« La situation en Chaudière-Appalaches est critique » – Dre Liliana Romero

Jean-Hugo Savard - Courrier Frontenac
« La situation en Chaudière-Appalaches est critique » – Dre Liliana Romero
Dre Romero croit que c'est maintenant ou jamais qu'il faut limiter la propagation du virus. (Photo : Beauce Média - Hubert Lapointe)

La Directrice de santé publique de Chaudière-Appalaches, Dre Liliana Romero, estime que la hausse des cas de COVID-19 observée depuis les dernières semaines nécessitait que le niveau d’alerte passe de modéré (zone orange) à maximal (zone rouge). Elle en a d’ailleurs fait la recommandation à la direction nationale.

« Nous voyons que le taux d’incidence de la maladie augmente chaque jour et partout. C’est sûr qu’il y a des régions plus chaudes comme la MRC des Appalaches et Lévis, mais malgré cela, l’impact dans notre système de santé, le nombre de décès ainsi que notre capacité de réponse et de contrôler les problèmes sont les mêmes partout en Chaudière-Appalaches », a-t-elle mentionné au Courrier Frontenac.

Dre Romero a indiqué que plusieurs facteurs sont pris en considération avant d’en arriver à recommander de placer une région entière en zone rouge. « Nous nous basons sur différents critères, dont la tendance épidémiologique, le taux de cas positifs et le nombre d’éclosions. Présentement, nous en avons beaucoup en Chaudière-Appalaches. Nous en observons environ dix dans des milieux de vie et de soins, huit dans des écoles et plusieurs endroits sont sous surveillance. »

Elle a souligné que la capacité d’accueil dans les hôpitaux et de la santé publique à bien maîtriser la situation fait également partie de l’équation. « Ce sont des critères très complets et c’est à partir de cela que nous faisons la recommandation à la direction nationale. Celle-ci a fait la même analyse que nous. Le tout se fait aussi en collaboration avec les ministres qui prennent la décision. Je vous dirais qu’ils avaient le même point de vue de la situation que nous. »

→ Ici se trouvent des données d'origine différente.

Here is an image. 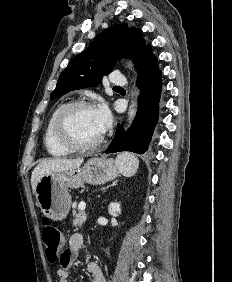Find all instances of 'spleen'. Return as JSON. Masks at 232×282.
I'll use <instances>...</instances> for the list:
<instances>
[{"instance_id":"spleen-1","label":"spleen","mask_w":232,"mask_h":282,"mask_svg":"<svg viewBox=\"0 0 232 282\" xmlns=\"http://www.w3.org/2000/svg\"><path fill=\"white\" fill-rule=\"evenodd\" d=\"M116 165L121 174L129 177L136 173L139 161L134 155L125 152L117 156Z\"/></svg>"}]
</instances>
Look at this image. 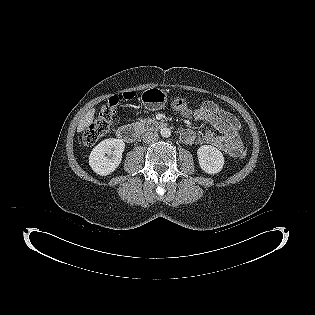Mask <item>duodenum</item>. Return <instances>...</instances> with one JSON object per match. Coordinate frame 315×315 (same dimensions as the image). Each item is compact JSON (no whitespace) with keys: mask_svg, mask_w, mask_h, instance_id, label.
Listing matches in <instances>:
<instances>
[{"mask_svg":"<svg viewBox=\"0 0 315 315\" xmlns=\"http://www.w3.org/2000/svg\"><path fill=\"white\" fill-rule=\"evenodd\" d=\"M167 125L161 121L147 120L131 125L121 126L117 130L119 139L131 143L138 139L141 133L165 128Z\"/></svg>","mask_w":315,"mask_h":315,"instance_id":"410a0bca","label":"duodenum"}]
</instances>
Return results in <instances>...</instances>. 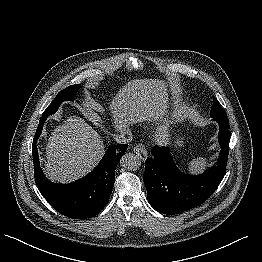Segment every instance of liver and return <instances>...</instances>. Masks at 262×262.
<instances>
[{"label": "liver", "mask_w": 262, "mask_h": 262, "mask_svg": "<svg viewBox=\"0 0 262 262\" xmlns=\"http://www.w3.org/2000/svg\"><path fill=\"white\" fill-rule=\"evenodd\" d=\"M166 103L164 81L135 79L118 91L109 110L115 128L122 132L137 122L158 119ZM104 152L99 134L82 118L70 116L53 130L46 146L47 161L43 170L52 181H75L90 172Z\"/></svg>", "instance_id": "1"}]
</instances>
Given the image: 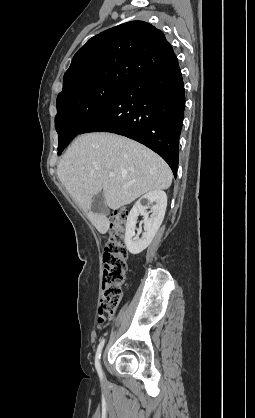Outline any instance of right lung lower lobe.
Listing matches in <instances>:
<instances>
[{
    "label": "right lung lower lobe",
    "mask_w": 255,
    "mask_h": 418,
    "mask_svg": "<svg viewBox=\"0 0 255 418\" xmlns=\"http://www.w3.org/2000/svg\"><path fill=\"white\" fill-rule=\"evenodd\" d=\"M185 90L178 62L128 84L79 134L112 132L158 153L177 175Z\"/></svg>",
    "instance_id": "right-lung-lower-lobe-1"
}]
</instances>
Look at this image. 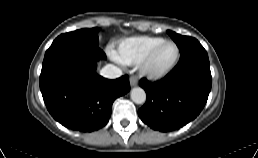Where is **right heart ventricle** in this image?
Segmentation results:
<instances>
[{
	"mask_svg": "<svg viewBox=\"0 0 258 158\" xmlns=\"http://www.w3.org/2000/svg\"><path fill=\"white\" fill-rule=\"evenodd\" d=\"M162 40V38L147 36L127 39L120 43L114 58L126 65H137Z\"/></svg>",
	"mask_w": 258,
	"mask_h": 158,
	"instance_id": "right-heart-ventricle-1",
	"label": "right heart ventricle"
}]
</instances>
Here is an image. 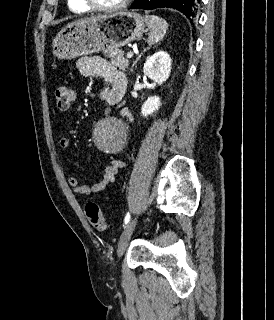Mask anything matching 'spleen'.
<instances>
[{"label": "spleen", "instance_id": "3e777b00", "mask_svg": "<svg viewBox=\"0 0 274 320\" xmlns=\"http://www.w3.org/2000/svg\"><path fill=\"white\" fill-rule=\"evenodd\" d=\"M144 20L145 24H147L149 28L148 44H153V42H159V40H162L167 30L165 20L158 18V16H145Z\"/></svg>", "mask_w": 274, "mask_h": 320}]
</instances>
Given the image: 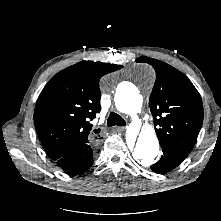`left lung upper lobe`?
Listing matches in <instances>:
<instances>
[{"label":"left lung upper lobe","mask_w":221,"mask_h":221,"mask_svg":"<svg viewBox=\"0 0 221 221\" xmlns=\"http://www.w3.org/2000/svg\"><path fill=\"white\" fill-rule=\"evenodd\" d=\"M136 62L148 63L156 71L150 95V110L161 146L190 152L203 122V104L192 82L174 67L149 57Z\"/></svg>","instance_id":"obj_1"}]
</instances>
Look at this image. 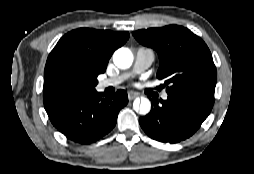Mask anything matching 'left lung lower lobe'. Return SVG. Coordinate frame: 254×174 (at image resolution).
I'll list each match as a JSON object with an SVG mask.
<instances>
[{
    "instance_id": "obj_1",
    "label": "left lung lower lobe",
    "mask_w": 254,
    "mask_h": 174,
    "mask_svg": "<svg viewBox=\"0 0 254 174\" xmlns=\"http://www.w3.org/2000/svg\"><path fill=\"white\" fill-rule=\"evenodd\" d=\"M151 112L139 119L145 133L160 142L177 143L192 136L208 117L214 102L191 94L171 93L151 100Z\"/></svg>"
}]
</instances>
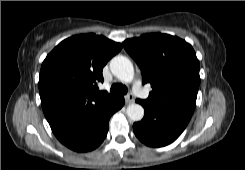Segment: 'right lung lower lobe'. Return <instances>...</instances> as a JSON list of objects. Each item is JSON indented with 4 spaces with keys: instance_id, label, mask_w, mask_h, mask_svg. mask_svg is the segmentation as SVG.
Returning a JSON list of instances; mask_svg holds the SVG:
<instances>
[{
    "instance_id": "right-lung-lower-lobe-1",
    "label": "right lung lower lobe",
    "mask_w": 245,
    "mask_h": 170,
    "mask_svg": "<svg viewBox=\"0 0 245 170\" xmlns=\"http://www.w3.org/2000/svg\"><path fill=\"white\" fill-rule=\"evenodd\" d=\"M123 105L124 97L116 96L111 102L104 105L80 132L63 144L77 152H87L97 148L107 135L110 117Z\"/></svg>"
}]
</instances>
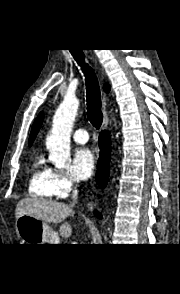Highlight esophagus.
<instances>
[{"instance_id": "1", "label": "esophagus", "mask_w": 180, "mask_h": 294, "mask_svg": "<svg viewBox=\"0 0 180 294\" xmlns=\"http://www.w3.org/2000/svg\"><path fill=\"white\" fill-rule=\"evenodd\" d=\"M102 108H103V128L105 129L108 125V115H107V101H106V95L103 94V103H102ZM92 204L89 205L88 210L92 211Z\"/></svg>"}]
</instances>
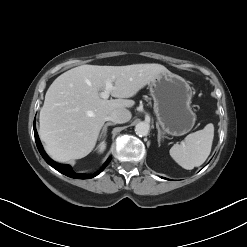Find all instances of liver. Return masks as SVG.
<instances>
[{
  "instance_id": "1",
  "label": "liver",
  "mask_w": 247,
  "mask_h": 247,
  "mask_svg": "<svg viewBox=\"0 0 247 247\" xmlns=\"http://www.w3.org/2000/svg\"><path fill=\"white\" fill-rule=\"evenodd\" d=\"M165 72L170 71L153 63L81 65L61 74L47 90L39 116V136L48 155L59 162L87 156L109 113L134 106L135 102L127 98ZM108 80L114 83L111 95L117 99L100 96Z\"/></svg>"
}]
</instances>
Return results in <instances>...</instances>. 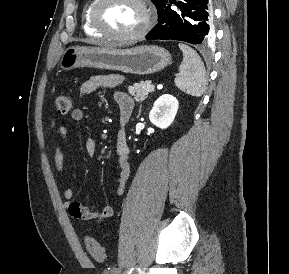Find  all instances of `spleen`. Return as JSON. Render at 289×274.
<instances>
[{"label": "spleen", "mask_w": 289, "mask_h": 274, "mask_svg": "<svg viewBox=\"0 0 289 274\" xmlns=\"http://www.w3.org/2000/svg\"><path fill=\"white\" fill-rule=\"evenodd\" d=\"M183 52V61L176 76L175 85L183 92L199 97L206 85L205 67L197 52L185 44H179Z\"/></svg>", "instance_id": "obj_1"}]
</instances>
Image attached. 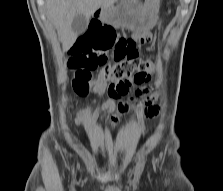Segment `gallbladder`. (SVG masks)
Instances as JSON below:
<instances>
[{"label": "gallbladder", "mask_w": 223, "mask_h": 191, "mask_svg": "<svg viewBox=\"0 0 223 191\" xmlns=\"http://www.w3.org/2000/svg\"><path fill=\"white\" fill-rule=\"evenodd\" d=\"M87 26L88 19L84 15L78 14L73 19L71 28L74 33L81 34L87 29Z\"/></svg>", "instance_id": "bac80fb5"}]
</instances>
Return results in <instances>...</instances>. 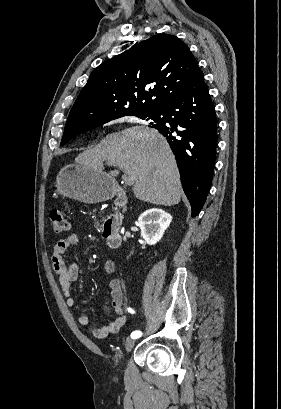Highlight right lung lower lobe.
<instances>
[{
	"label": "right lung lower lobe",
	"instance_id": "right-lung-lower-lobe-1",
	"mask_svg": "<svg viewBox=\"0 0 281 409\" xmlns=\"http://www.w3.org/2000/svg\"><path fill=\"white\" fill-rule=\"evenodd\" d=\"M153 125L174 152L192 217L199 214L211 186L216 158L217 119L203 74L181 95L165 103Z\"/></svg>",
	"mask_w": 281,
	"mask_h": 409
}]
</instances>
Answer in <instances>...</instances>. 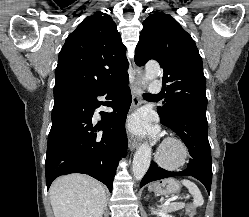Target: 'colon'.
Wrapping results in <instances>:
<instances>
[{"mask_svg":"<svg viewBox=\"0 0 249 217\" xmlns=\"http://www.w3.org/2000/svg\"><path fill=\"white\" fill-rule=\"evenodd\" d=\"M186 212H187L188 217H194L196 209L193 205H189Z\"/></svg>","mask_w":249,"mask_h":217,"instance_id":"obj_1","label":"colon"}]
</instances>
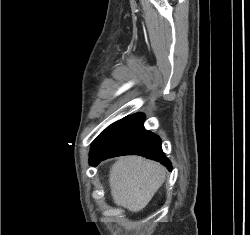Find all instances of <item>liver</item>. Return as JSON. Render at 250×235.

Questionnée à savoir pourquoi le changement de niveau d’alerte n’a pas été effectué par MRC, plutôt que sur l’ensemble du territoire, la directrice régionale de santé publique a répondu que « dans l’état actuel de la situation, je vous dirais que ça ne sera pas une recommandation. Nous savons qu’il y a des personnes qui demeurent dans la MRC des Appalaches et qui travaillent dans la Beauce et que des gens de la Beauce doivent se déplacer à Lévis. C’est vraiment difficile de faire des divisions sous régionales et par territoire. »

Hôpitaux

De plus, selon Dre Romero, le taux d’occupation dans les hôpitaux de la région est à sa limite. « L’Hôtel-Dieu de Lévis est le centre hospitalier désigné pour tout l’est de la province au niveau des soins intensifs. Si quelqu’un de la Gaspésie est malade et nécessite des soins spécifiques, il est transféré à cet endroit. Cela surcharge bien sûr notre capacité et nous voulons que tout le monde ait accès aux soins de santé. C’est maintenant ou jamais qu’il faut limiter la propagation du virus », a-t-elle martelé.

À son avis, la période de 28 jours imposée par le gouvernement aidera, mais elle ignore pour le moment si cela sera suffisant. « Les grands enjeux que nous avons entourent les rassemblements. Il faudra au minimum 14 jours pour observer la tendance épidémiologique et voir s’il y a des améliorations. Avant cette période, nous ne pouvons pas savoir. »

Fermeture d’établissements

Le changement de niveau d’alerte oblige notamment la fermeture temporaire des bars et des salles à manger des restaurants. Dre Romero a affirmé que ces endroits font partie des chaînes de transmission de la maladie. « Ce n’est pas parce que les propriétaires ne prennent pas les mesures adéquates. Je pense que la plupart d’entre eux et les employés qui assurent le service à la clientèle font bien les choses. C’est surtout au niveau de la population qui ne respecte pas les mesures. Il y a des personnes malades et ce sont des milieux où la distanciation physique n’est pas facile. »

Quant aux salles de spectacles et les cinémas, la directrice de santé publique a démontré une certaine ouverture. « Nous pouvons peut-être réfléchir à ce qu’il y ait 250 personnes dans une salle, mais si nous fermons les restaurants, est-ce que ce serait équitable? Je ne pense pas. Je crois que dans la période actuelle, il est nécessaire de faire cela. Après, nous pourrons réfléchir et adapter les mesures surtout dans des milieux plus contrôlés comme les salles de spectacles et les cinémas », a-t-elle conclu.